Data in this exercise:
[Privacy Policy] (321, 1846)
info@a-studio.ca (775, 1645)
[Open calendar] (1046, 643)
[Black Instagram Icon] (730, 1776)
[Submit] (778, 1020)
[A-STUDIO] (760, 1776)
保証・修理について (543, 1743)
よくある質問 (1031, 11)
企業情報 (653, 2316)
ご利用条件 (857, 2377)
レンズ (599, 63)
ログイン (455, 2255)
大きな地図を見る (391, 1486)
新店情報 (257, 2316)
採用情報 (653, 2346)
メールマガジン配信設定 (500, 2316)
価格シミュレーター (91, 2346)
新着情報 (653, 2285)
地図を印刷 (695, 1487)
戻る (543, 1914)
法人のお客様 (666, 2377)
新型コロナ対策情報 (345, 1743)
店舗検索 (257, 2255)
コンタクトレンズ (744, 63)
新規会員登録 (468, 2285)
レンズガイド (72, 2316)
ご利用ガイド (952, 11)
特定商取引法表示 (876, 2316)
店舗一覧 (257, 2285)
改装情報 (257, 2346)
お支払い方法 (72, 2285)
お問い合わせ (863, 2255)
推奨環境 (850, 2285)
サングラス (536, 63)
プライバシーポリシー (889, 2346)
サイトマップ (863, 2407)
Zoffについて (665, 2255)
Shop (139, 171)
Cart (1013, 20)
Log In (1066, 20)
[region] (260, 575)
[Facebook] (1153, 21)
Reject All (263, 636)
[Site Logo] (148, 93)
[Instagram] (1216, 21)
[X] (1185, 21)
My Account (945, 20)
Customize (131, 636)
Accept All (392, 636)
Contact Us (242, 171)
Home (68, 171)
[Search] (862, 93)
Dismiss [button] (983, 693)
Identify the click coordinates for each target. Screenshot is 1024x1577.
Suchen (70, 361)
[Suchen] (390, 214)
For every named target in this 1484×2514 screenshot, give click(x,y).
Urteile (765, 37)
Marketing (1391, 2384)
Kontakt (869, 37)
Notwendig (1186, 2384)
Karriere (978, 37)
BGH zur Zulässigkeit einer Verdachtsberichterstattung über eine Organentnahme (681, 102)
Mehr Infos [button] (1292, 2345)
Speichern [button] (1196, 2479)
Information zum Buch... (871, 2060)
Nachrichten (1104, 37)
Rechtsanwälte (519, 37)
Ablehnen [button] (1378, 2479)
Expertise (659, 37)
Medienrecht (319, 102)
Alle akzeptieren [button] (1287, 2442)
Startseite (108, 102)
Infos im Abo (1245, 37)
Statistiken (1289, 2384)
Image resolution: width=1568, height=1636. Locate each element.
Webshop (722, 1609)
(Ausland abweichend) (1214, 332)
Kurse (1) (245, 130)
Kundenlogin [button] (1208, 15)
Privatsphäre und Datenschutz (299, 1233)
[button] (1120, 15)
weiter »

Task objective:
Copy every line of the records above that holds the word "each".

Written response:
Identify the click coordinates for each target. Screenshot is 1024x1577.
Image resolution: width=1568, height=1636. Locate each element.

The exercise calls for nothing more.